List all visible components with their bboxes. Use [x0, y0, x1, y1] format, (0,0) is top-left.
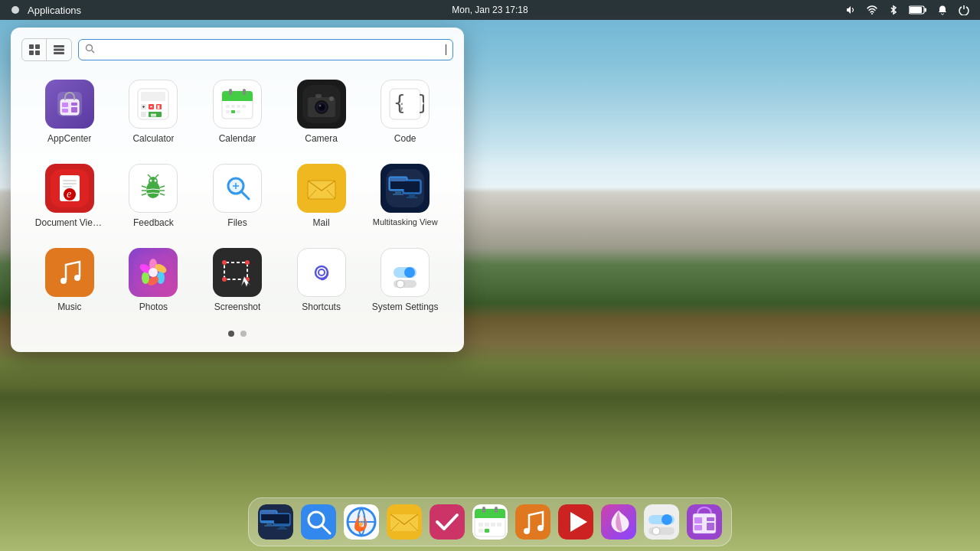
svg-rect-132 — [497, 523, 501, 527]
pagination-dot-1[interactable] — [228, 331, 234, 337]
svg-rect-78 — [390, 178, 406, 181]
svg-rect-114 — [277, 528, 287, 530]
code-label: Code — [394, 133, 416, 144]
app-item-files[interactable]: Files — [197, 156, 278, 234]
dock-item-mail[interactable] — [385, 503, 423, 541]
camera-label: Camera — [305, 133, 338, 144]
menubar-left: Applications — [9, 4, 81, 16]
svg-rect-39 — [237, 110, 240, 113]
svg-rect-111 — [266, 523, 272, 525]
app-item-camera[interactable]: Camera — [281, 72, 362, 150]
feedback-label: Feedback — [133, 217, 174, 228]
svg-rect-3 — [910, 7, 922, 13]
svg-rect-10 — [54, 49, 64, 51]
svg-rect-135 — [515, 504, 550, 540]
docviewer-icon: e — [45, 164, 94, 213]
app-item-music[interactable]: Music — [29, 240, 110, 318]
list-view-button[interactable] — [47, 39, 71, 60]
svg-rect-112 — [279, 526, 285, 528]
menubar-right — [844, 3, 971, 17]
pagination-dot-2[interactable] — [240, 331, 247, 337]
svg-rect-4 — [925, 8, 927, 12]
bluetooth-icon[interactable] — [887, 3, 900, 17]
settings-icon — [381, 248, 430, 297]
svg-rect-47 — [315, 94, 322, 98]
pagination — [21, 331, 453, 337]
search-box — [78, 39, 453, 60]
app-launcher: AppCenter — [11, 28, 464, 352]
svg-rect-73 — [393, 194, 403, 195]
search-icon — [85, 44, 95, 56]
dock-item-calendar[interactable] — [471, 503, 509, 541]
docviewer-label: Document Viewer — [35, 217, 104, 228]
app-item-feedback[interactable]: Feedback — [113, 156, 194, 234]
svg-rect-11 — [54, 52, 64, 54]
svg-point-48 — [329, 96, 334, 101]
dock-item-store[interactable] — [685, 503, 724, 541]
svg-point-1 — [871, 13, 873, 15]
wifi-icon[interactable] — [865, 3, 879, 17]
svg-rect-26 — [141, 112, 146, 117]
app-item-shortcuts[interactable]: Shortcuts — [281, 240, 362, 318]
dock-item-music[interactable] — [514, 503, 552, 541]
calendar-icon — [213, 80, 262, 129]
svg-point-81 — [60, 278, 67, 284]
app-item-settings[interactable]: System Settings — [364, 240, 446, 318]
dock-item-tasks[interactable] — [428, 503, 466, 541]
appcenter-icon — [45, 80, 94, 129]
app-item-appcenter[interactable]: AppCenter — [29, 72, 110, 150]
app-item-multitasking[interactable]: Multitasking View — [364, 156, 446, 234]
app-item-calendar[interactable]: Calendar — [197, 72, 278, 150]
menubar-app-title[interactable]: Applications — [28, 5, 81, 16]
dock-item-browser[interactable] — [342, 503, 381, 541]
app-item-mail[interactable]: Mail — [281, 156, 362, 234]
svg-rect-16 — [62, 103, 68, 107]
screenshot-label: Screenshot — [214, 302, 261, 312]
svg-rect-79 — [404, 181, 420, 192]
dock-item-videos[interactable] — [557, 503, 595, 541]
shortcuts-icon — [297, 248, 346, 297]
apple-menu-icon[interactable] — [9, 4, 21, 16]
svg-rect-9 — [54, 45, 64, 47]
photos-label: Photos — [139, 302, 168, 312]
svg-rect-113 — [264, 525, 274, 527]
cursor-blink — [446, 44, 446, 55]
svg-point-137 — [537, 525, 544, 531]
app-item-screenshot[interactable]: Screenshot — [197, 240, 278, 318]
svg-rect-7 — [29, 51, 34, 55]
svg-rect-122 — [430, 504, 465, 540]
code-icon: { } ; — [381, 80, 430, 129]
dock-item-magnifier[interactable] — [299, 503, 338, 541]
view-toggle — [21, 38, 72, 61]
app-item-calculator[interactable]: Calculator — [113, 72, 194, 150]
svg-rect-127 — [482, 507, 485, 513]
dock-item-multitasking[interactable] — [256, 503, 295, 541]
dock-item-toggle[interactable] — [642, 503, 681, 541]
grid-view-button[interactable] — [22, 39, 47, 60]
launcher-topbar — [21, 38, 453, 61]
volume-icon[interactable] — [844, 3, 858, 17]
menubar: Applications Mon, Jan 23 17:18 — [0, 0, 980, 20]
svg-rect-38 — [231, 110, 235, 113]
battery-icon[interactable] — [908, 3, 928, 17]
app-item-photos[interactable]: Photos — [113, 240, 194, 318]
music-label: Music — [57, 302, 81, 312]
app-item-docviewer[interactable]: e Document Viewer — [29, 156, 110, 234]
svg-point-136 — [524, 528, 530, 534]
search-input[interactable] — [98, 44, 446, 56]
svg-rect-110 — [274, 514, 289, 523]
svg-rect-76 — [407, 197, 417, 198]
files-label: Files — [227, 217, 247, 228]
camera-icon — [297, 80, 346, 129]
app-item-code[interactable]: { } ; Code — [364, 72, 446, 150]
dock-item-kolibri[interactable] — [599, 503, 638, 541]
svg-point-46 — [318, 105, 321, 107]
svg-rect-5 — [29, 44, 34, 49]
power-icon[interactable] — [957, 3, 971, 17]
svg-rect-55 — [63, 180, 77, 181]
svg-rect-80 — [51, 253, 89, 292]
svg-rect-128 — [495, 507, 498, 513]
svg-point-94 — [245, 260, 250, 265]
svg-rect-19 — [71, 107, 77, 112]
notification-icon[interactable] — [936, 3, 949, 17]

(Problem statement)
Which lines in the records above contain the string "Photos"? Copy each one.

(Response below)
photos-label: Photos — [139, 302, 168, 312]
app-item-photos[interactable]: Photos — [113, 240, 194, 318]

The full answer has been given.